Kamuoyunun hangi konuda, nasıl etki edebileceği üzerinde düşünmek gerekir. Önceki sorularda da söylediğim gibi ben kamuoyundan sorunun çözümüne dair bir irade oluşturmasını ve çözüm oluşuncaya kadar talebini sürdürmesini bekliyorum. Bu nedenle, istismarın nasıl gerçekleştirildiği ile ilgili veya mağdurun kim olduğu ile ilgili bilgilere değil, istismarın hangi koşullarda oluştuğuna ve önlemek ve korumak için ne yapıldığına, sürecin nasıl yürütüldüğüne, sorumluların sorumluluklarını yerine getirip getirmediklerine odaklanmak gerekir. Dolayısıyla da bu nitelikteki bilgilerin paylaşılması gerekir. Aynı zamanda da sonuçlarının takip edilmesi gerekir. İstismar olgularının tüm detayları ile kamu önüne dökülüp, sonrasında ne olduğunun takip edilmemesi de mücadele bakımından zarar verici. Gittikçe kanıksanmasına ve aslında hiç de önleyici olmayan, insan haklarına aykırı müdahale biçimlerinin ana talep haline dönüşmesine neden oluyor. Bu nedenle bu alanda çalışanların, bu nitelikteki paylaşımlardan özenle sakınması, ana sorunu ve sorumluyu gösterecek biçimde ve doğru bilgiyi paylaşmaya özen göstermesi gerekir.

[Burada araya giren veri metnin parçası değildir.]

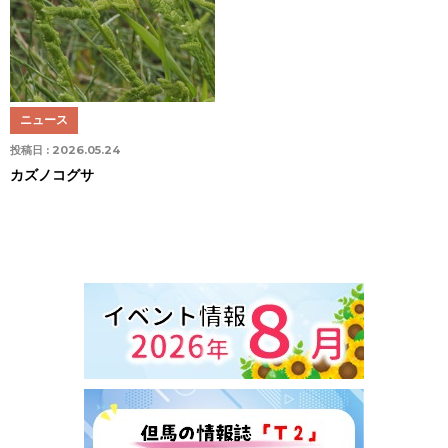
ニュース
投稿日 :
2026.05.24
カズノコグサ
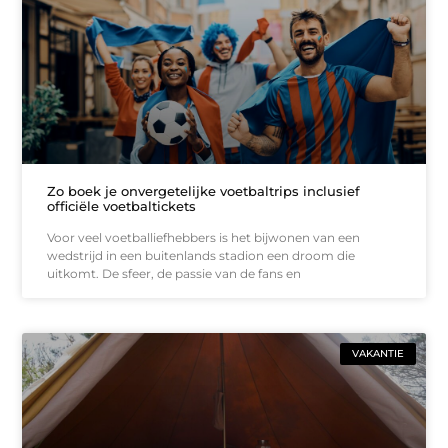
Zo boek je onvergetelijke voetbaltrips inclusief
officiële voetbaltickets
Voor veel voetballiefhebbers is het bijwonen van een
wedstrijd in een buitenlands stadion een droom die
uitkomt. De sfeer, de passie van de fans en
VAKANTIE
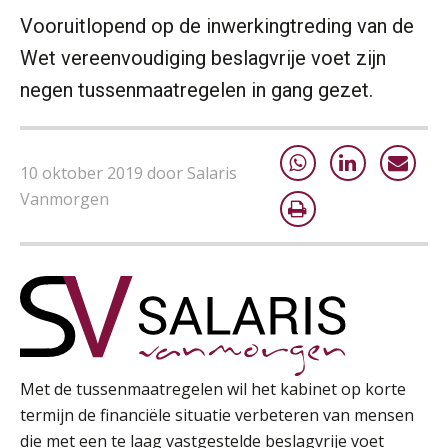
24
AUG
MOCuitgevers
Vooruitlopend op de inwerkingtreding van de
Wet vereenvoudiging beslagvrije voet zijn
Summercourse: Kiezen en loslaten & een mindset die kansen ziet en vertrouwen geeft
25
negen tussenmaatregelen in gang gezet.
AUG
MOCuitgevers
Summercourse: Een mindset die kansen ziet en vertrouwen geeft
25
10 oktober 2019 door Salaris
AUG
MOCuitgevers
Vanmorgen
Summercourse: Kiezen wat bij je past, loslaten wat je niet verder helpt
25
AUG
MOCuitgevers
Summercourse Werkkostenregeling
25
AUG
MOCuitgevers
Met de tussenmaatregelen wil het kabinet op korte
Online Opleiding Praktijkdiploma Loonadministratie (PDL)
25
termijn de financiële situatie verbeteren van mensen
AUG
MOCuitgevers
die met een te laag vastgestelde beslagvrije voet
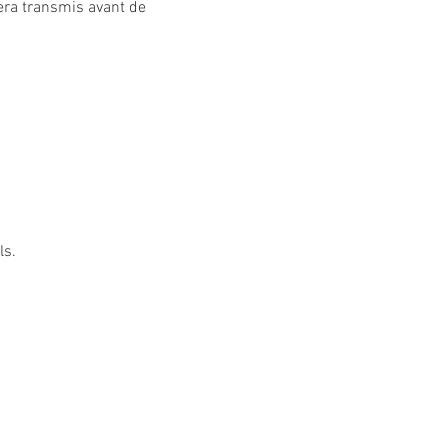
era transmis avant de 
ls.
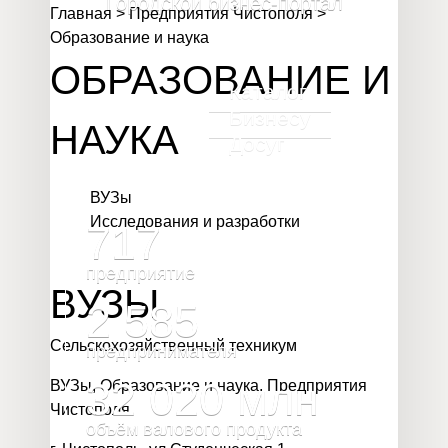
Городской бизнес-портал
Главная
>
Предприятия Чистополя
>
Образование и наука
ОБРАЗОВАНИЕ И
Каталог
Бизнесу
НАУКА
Досуг
ВУЗы
Исследования и разработки
717
предприятие
ВУЗЫ
2 585
Сельскохозяйственный техникум
предпринимателя
32 020
млн
ВУЗы
,
Образование и наука
,
Предприятия
Чистополя
объём валового продукта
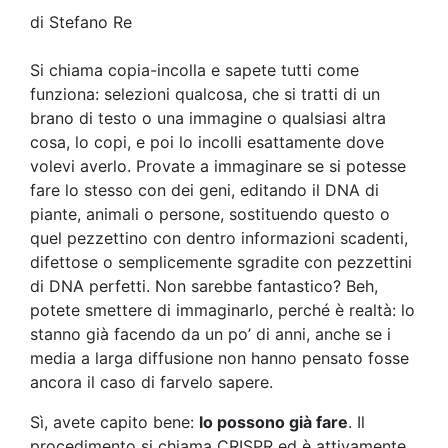
di Stefano Re
Si chiama copia-incolla e sapete tutti come
funziona: selezioni qualcosa, che si tratti di un
brano di testo o una immagine o qualsiasi altra
cosa, lo copi, e poi lo incolli esattamente dove
volevi averlo. Provate a immaginare se si potesse
fare lo stesso con dei geni, editando il DNA di
piante, animali o persone, sostituendo questo o
quel pezzettino con dentro informazioni scadenti,
difettose o semplicemente sgradite con pezzettini
di DNA perfetti. Non sarebbe fantastico? Beh,
potete smettere di immaginarlo, perché è realtà: lo
stanno già facendo da un po’ di anni, anche se i
media a larga diffusione non hanno pensato fosse
ancora il caso di farvelo sapere.
Sì, avete capito bene:
lo possono già fare
. Il
procedimento si chiama CRISPR ed è attivamente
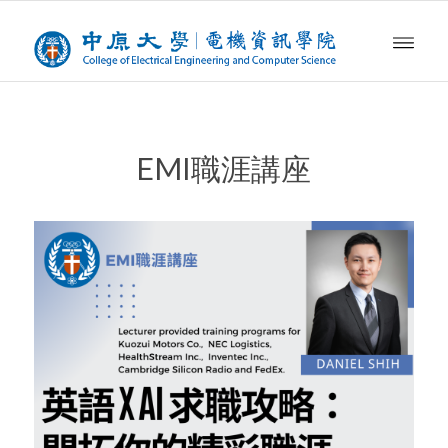
EMI職涯講座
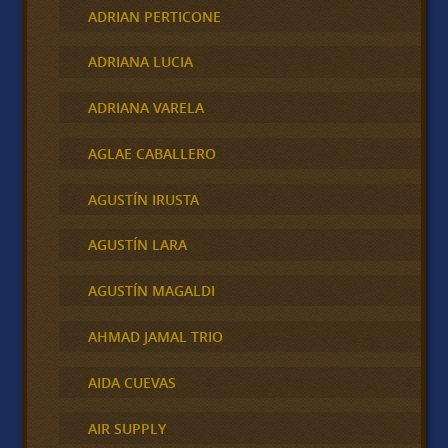
ADRIAN PERTICONE
ADRIANA LUCIA
ADRIANA VARELA
AGLAE CABALLERO
AGUSTÍN IRUSTA
AGUSTÍN LARA
AGUSTÍN MAGALDI
AHMAD JAMAL TRIO
AIDA CUEVAS
AIR SUPPLY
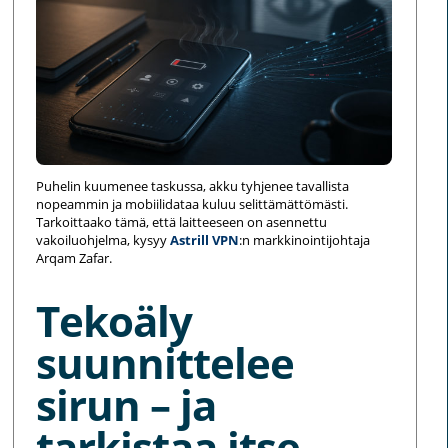
Puhelin kuumenee taskussa, akku tyhjenee tavallista
nopeammin ja mobiilidataa kuluu selittämättömästi.
Tarkoittaako tämä, että laitteeseen on asennettu
vakoiluohjelma, kysyy
Astrill VPN
:n markkinointijohtaja
Arqam Zafar.
Tekoäly
suunnittelee
sirun – ja
tarkistaa itse,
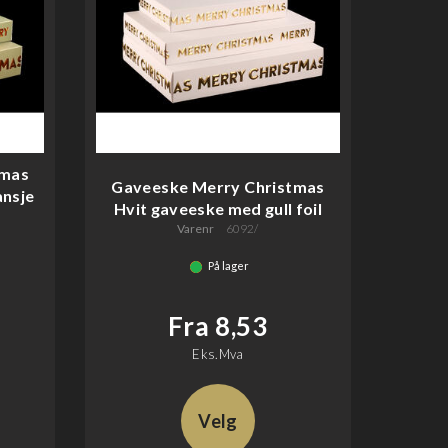
tmas
Gaveeske Merry Christmas
nsje
Hvit gaveeske med gull foil
Varenr
6092/
På lager
Fra 8,53
Eks.Mva
Velg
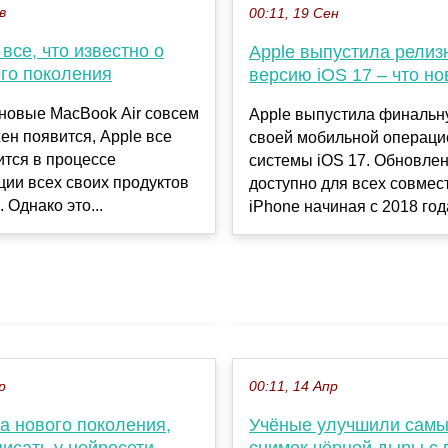
в
00:11, 19 Сен
 все, что известно о
Apple выпустила релиз
ого поколения
версию iOS 17 – что но
новые MacBook Air совсем
Apple выпустила финальн
ен появится, Apple все
своей мобильной операци
тся в процессе
системы iOS 17. Обновле
ии всех своих продуктов
доступно для всех совме
 Однако это...
iPhone начиная с 2018 года
р
00:11, 14 Апр
а нового поколения,
Учёные улучшили самы
писать у нейросети
снимок чёрной дыры с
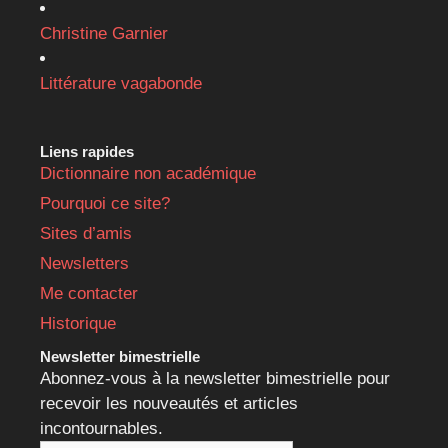
Christine Garnier
Littérature vagabonde
Liens rapides
Dictionnaire non académique
Pourquoi ce site?
Sites d’amis
Newsletters
Me contacter
Historique
Newsletter bimestrielle
Abonnez-vous à la newsletter bimestrielle pour
recevoir les nouveautés et articles
incontournables.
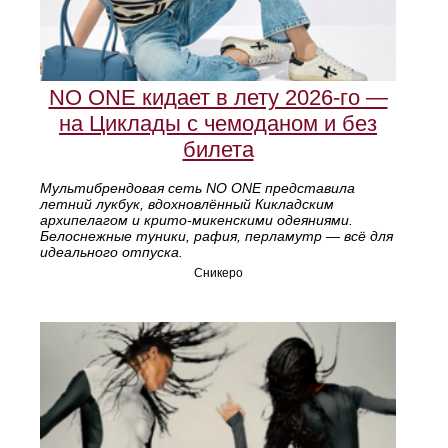
NO ONE кидает в лету 2026-го —
на Циклады с чемоданом и без
билета
Мультибрендовая сеть NO ONE представила
летний лукбук, вдохновлённый Кикладским
архипелагом и крито-микенскими одеяниями.
Белоснежные туники, рафия, перламутр — всё для
идеального отпуска.
Сникеро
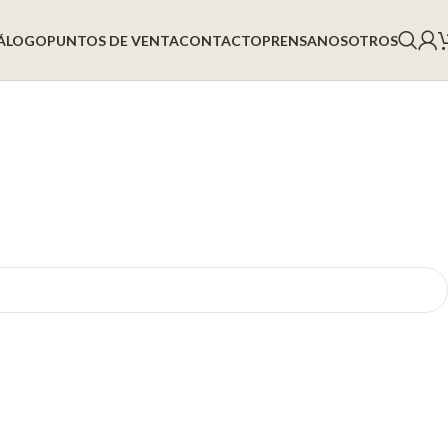
ÁLOGO
PUNTOS DE VENTA
CONTACTO
PRENSA
NOSOTROS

Burada şöyle bir ayrım yapabiliriz. Herkes çocuk istismarının önlenmesi gerektiği konusunda duyarlılık sahibi olabilir ve bu duyarlılığını dile getirebilir. Yani faili bulun, cezalandırın, çocuğu koruyun, bunu gecikmeden yapın vb. Talepleri herkes dile getirebilir. Ancak örneğin, hangi durumda çocuğa yaptırılan resmin delil olarak kullanılabileceği, ifadenin alım tekniğine göre geçerliliğini etkileyecek haller gibi konular, bu alanda bilgi sahibi olmayı gerektirir. Eğer bu alanda bilgi sahibi değilseniz, savununuzu duyarlılık alanında tutmalısınız ki, yanlış bir bilgi üretip, yaymayın. Ancak birçok kişi, çocuk istismarı veya çocuk hakları alanında konuşmak için duyarlı olmayı yeterli kabul ediyor ve bazen sorunun sebebi de bu olabiliyor.